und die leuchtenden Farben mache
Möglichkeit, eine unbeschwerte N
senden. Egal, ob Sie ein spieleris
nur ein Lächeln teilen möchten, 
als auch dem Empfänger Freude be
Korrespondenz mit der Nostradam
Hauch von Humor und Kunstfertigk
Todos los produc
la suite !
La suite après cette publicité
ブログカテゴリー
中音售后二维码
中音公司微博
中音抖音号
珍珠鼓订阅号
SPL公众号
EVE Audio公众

※ ※ ※

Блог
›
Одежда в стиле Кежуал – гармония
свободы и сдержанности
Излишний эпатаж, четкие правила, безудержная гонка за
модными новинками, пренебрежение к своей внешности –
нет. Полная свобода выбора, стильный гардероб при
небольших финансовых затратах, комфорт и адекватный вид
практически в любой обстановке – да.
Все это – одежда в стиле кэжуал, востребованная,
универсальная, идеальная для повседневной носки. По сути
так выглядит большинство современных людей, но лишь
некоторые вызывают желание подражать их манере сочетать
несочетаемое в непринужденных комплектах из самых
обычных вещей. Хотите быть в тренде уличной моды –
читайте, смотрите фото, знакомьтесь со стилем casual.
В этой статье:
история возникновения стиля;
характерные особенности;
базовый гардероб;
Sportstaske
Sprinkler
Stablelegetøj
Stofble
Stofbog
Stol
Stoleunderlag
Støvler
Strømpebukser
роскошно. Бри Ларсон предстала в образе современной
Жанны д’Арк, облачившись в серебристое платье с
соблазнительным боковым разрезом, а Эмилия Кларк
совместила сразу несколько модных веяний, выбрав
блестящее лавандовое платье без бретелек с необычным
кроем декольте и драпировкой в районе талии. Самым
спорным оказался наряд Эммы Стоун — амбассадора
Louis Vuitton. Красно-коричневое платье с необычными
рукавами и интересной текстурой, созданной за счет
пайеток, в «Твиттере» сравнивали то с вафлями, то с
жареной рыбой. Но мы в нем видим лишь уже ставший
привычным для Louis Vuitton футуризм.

※ ※ ※

Everything from the line containing "und die leuchtenden Farben mache" through the line containing "EVE Audio公众" in the material above should be retyped exactly, both ends included, and nothing more.

- Answer space:
und die leuchtenden Farben mache
Möglichkeit, eine unbeschwerte N
senden. Egal, ob Sie ein spieleris
nur ein Lächeln teilen möchten, 
als auch dem Empfänger Freude be
Korrespondenz mit der Nostradam
Hauch von Humor und Kunstfertigk
Todos los produc
la suite !
La suite après cette publicité
ブログカテゴリー
中音售后二维码
中音公司微博
中音抖音号
珍珠鼓订阅号
SPL公众号
EVE Audio公众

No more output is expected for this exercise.